Transcribe only the lines of the listing below from the one holding "cơ quan nội tạng." through the one holding "Thông tin sức khỏe", inclusive, without any change.

## [Records to process]
□ □ □
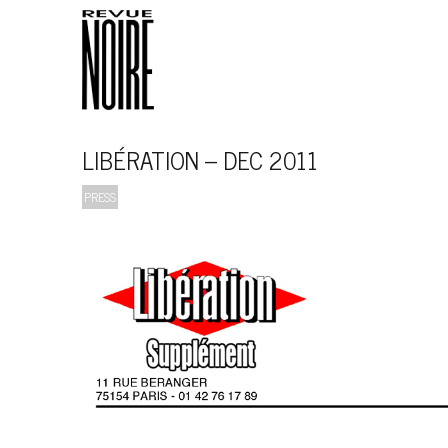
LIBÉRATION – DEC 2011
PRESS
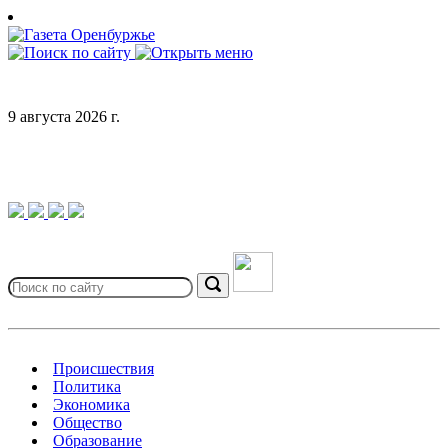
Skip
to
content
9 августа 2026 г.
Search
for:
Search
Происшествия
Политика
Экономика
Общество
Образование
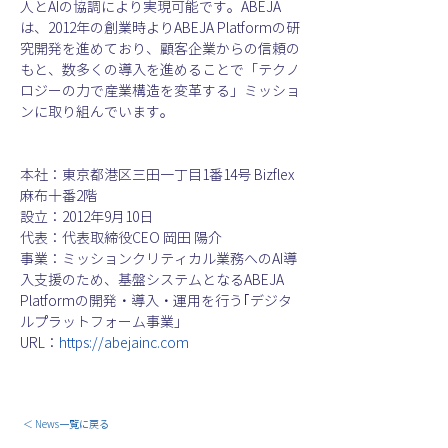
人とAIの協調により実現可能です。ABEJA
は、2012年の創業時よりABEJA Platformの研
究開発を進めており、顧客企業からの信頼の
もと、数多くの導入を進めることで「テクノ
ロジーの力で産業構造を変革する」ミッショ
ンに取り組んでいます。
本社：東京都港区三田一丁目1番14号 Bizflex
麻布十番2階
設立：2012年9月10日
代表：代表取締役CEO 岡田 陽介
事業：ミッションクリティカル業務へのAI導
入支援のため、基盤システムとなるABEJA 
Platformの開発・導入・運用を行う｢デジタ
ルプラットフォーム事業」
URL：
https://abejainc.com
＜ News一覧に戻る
□ □ □
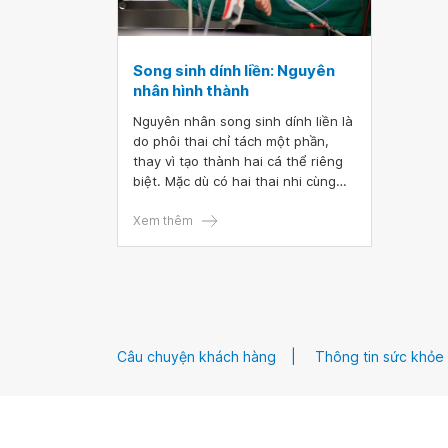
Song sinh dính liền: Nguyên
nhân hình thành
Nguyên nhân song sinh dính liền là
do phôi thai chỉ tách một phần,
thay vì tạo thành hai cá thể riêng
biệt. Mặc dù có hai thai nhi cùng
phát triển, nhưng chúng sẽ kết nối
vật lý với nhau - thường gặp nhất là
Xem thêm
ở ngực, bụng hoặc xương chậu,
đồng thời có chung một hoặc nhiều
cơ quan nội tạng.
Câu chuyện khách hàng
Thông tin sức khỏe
□ □ □
## [Reply to the task]
cơ quan nội tạng.
Câu chuyện khách hàng
Thông tin sức khỏe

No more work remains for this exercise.